L’art. 2598 del codice civile, norma di riferimento, individua 2 tipologie di atti, cd sleali, in quanto utilizzati dall’imprenditore per procurare a sè o per sottrarre ai concorrenti, gli strumenti di produzione o la domanda dei consumatori.
Si tratta di:
- atti idonei a generare confusione con i prodotti e con l’attività di un’impresa concorrente. L’imprenditore tenta di fare proprio il successo di un altro imprenditore; a tal fine usa nomi o segni distintivi in modo tale da creare confusione con i nomi e i segni distintivi legittimamente usati da altri, oppure imita i prodotti di un concorrente.
- pubblicità, mediante diffusione di notizie e apprezzamenti in merito a prodotti e attività di un concorrente, diretti a creare discredito (atti denigratori), oppure appropriandosi di pregi di prodotti dell’impresa di un concorrente. In questo caso si sfrutta la visibilità e notorietà sul mercato acquisita da altra impresa
Quali sono i rimedi possibili
Gli atti di concorrenza sleale sono per il nostro ordinamento dei comportamenti illeciti per reprimere i quali è possibile esercitare un’azione legale davanti al giudice. L’atto di concorrenza sleale potrà cessare mediante azione di inibizione che non richiede la prova del danno subito dall’imprenditore, essendo sufficiente la mera idoneità dell’atto a generare il danno. Il provvedimento del giudice che accerta atti di concorrenza sleale ne inibisce la continuazione e dà gli opportuni provvedimenti affinché ne vengano meno gli effetti negativi.

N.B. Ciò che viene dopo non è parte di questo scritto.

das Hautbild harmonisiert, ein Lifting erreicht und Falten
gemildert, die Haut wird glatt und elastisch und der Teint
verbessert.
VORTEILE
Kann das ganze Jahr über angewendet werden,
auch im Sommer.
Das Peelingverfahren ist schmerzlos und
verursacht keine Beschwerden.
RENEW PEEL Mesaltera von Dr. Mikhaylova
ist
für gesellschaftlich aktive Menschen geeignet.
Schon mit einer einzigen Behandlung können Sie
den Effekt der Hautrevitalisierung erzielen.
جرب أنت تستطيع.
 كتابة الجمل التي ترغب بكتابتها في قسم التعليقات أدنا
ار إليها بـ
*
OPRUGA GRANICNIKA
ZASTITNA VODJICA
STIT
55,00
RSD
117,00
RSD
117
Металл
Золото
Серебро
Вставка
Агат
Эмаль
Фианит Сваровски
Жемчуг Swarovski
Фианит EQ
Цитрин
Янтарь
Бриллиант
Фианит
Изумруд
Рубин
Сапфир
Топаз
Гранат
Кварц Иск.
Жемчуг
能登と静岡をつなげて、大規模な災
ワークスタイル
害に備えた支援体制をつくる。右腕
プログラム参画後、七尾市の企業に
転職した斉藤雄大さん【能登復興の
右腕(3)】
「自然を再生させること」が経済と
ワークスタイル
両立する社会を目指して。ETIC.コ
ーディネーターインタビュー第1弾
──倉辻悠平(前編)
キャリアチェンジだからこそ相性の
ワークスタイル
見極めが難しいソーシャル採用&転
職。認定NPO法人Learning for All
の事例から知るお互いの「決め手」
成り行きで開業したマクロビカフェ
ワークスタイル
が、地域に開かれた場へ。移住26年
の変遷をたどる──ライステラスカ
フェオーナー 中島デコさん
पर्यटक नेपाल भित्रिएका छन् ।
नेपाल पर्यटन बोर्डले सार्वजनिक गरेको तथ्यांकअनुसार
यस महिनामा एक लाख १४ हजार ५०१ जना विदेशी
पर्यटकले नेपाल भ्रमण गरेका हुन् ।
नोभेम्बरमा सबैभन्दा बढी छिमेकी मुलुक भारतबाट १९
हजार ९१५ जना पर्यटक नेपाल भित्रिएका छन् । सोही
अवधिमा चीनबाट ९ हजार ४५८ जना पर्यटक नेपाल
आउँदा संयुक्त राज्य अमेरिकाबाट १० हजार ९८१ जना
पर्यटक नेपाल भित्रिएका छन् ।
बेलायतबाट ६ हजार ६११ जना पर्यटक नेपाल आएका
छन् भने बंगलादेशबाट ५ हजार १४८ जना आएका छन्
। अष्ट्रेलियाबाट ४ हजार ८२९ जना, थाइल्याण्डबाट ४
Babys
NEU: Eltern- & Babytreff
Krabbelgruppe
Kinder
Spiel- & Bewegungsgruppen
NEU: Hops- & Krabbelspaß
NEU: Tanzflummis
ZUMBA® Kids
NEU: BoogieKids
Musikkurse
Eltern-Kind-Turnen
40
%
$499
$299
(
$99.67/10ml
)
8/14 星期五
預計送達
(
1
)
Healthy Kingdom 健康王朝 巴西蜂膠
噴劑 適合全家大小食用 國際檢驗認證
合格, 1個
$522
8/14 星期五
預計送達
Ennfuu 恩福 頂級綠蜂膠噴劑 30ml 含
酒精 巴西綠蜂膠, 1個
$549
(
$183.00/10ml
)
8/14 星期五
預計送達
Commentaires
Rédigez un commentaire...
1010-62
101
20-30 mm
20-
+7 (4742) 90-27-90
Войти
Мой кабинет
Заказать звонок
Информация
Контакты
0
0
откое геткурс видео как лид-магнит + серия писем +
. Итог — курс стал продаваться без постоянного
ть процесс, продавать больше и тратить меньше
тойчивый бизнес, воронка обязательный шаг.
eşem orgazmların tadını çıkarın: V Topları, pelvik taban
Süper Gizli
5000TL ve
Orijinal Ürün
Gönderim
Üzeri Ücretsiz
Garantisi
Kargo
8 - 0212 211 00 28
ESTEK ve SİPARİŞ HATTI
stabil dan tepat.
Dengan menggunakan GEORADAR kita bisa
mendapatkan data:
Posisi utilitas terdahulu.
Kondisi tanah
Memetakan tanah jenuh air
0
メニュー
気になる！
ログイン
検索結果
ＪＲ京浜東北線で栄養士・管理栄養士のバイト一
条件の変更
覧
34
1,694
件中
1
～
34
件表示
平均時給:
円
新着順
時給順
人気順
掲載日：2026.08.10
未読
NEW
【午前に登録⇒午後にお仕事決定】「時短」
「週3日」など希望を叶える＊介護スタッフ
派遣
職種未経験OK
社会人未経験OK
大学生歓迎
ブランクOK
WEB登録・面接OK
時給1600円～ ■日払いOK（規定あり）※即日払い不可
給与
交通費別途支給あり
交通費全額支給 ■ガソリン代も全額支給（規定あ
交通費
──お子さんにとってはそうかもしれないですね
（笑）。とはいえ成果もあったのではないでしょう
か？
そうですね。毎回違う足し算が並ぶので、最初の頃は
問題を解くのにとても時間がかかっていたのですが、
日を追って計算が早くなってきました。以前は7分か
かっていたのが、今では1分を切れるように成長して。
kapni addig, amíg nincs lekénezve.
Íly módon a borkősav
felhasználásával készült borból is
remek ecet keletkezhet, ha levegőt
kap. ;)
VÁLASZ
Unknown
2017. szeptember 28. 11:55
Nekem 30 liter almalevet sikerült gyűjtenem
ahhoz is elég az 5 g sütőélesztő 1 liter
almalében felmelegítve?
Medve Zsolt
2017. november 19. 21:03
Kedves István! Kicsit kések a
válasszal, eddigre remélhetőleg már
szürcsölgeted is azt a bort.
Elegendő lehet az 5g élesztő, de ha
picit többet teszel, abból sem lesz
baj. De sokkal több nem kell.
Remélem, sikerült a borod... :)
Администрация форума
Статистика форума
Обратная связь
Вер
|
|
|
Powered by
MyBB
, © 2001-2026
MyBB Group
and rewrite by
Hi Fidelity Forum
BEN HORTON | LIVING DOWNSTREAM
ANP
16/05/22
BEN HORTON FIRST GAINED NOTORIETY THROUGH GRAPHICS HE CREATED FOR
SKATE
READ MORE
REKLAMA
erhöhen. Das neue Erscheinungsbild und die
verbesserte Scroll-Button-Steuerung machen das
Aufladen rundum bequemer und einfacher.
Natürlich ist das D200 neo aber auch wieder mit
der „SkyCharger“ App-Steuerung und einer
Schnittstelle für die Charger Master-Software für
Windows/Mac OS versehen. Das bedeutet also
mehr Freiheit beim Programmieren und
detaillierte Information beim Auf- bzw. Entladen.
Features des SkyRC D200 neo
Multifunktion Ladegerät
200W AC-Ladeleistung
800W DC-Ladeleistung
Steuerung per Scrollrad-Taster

L’imprenditore che si reputa leso può altresì esercitare azione di rimozione, tendente alla distruzione delle cose nelle quali la concorrenza sleale si è estrinsecata.
Qualora sussistano il dolo o la colpa e il danno il concorrente sleale potrà essere condannato al risarcimento a meno che il danneggiante riesca a provare di aver agito senza colpa. La sentenza di condanna al risarcimento potrà essere pubblicata su giornali quale mezzo diretto a contribuire a riparare il danno.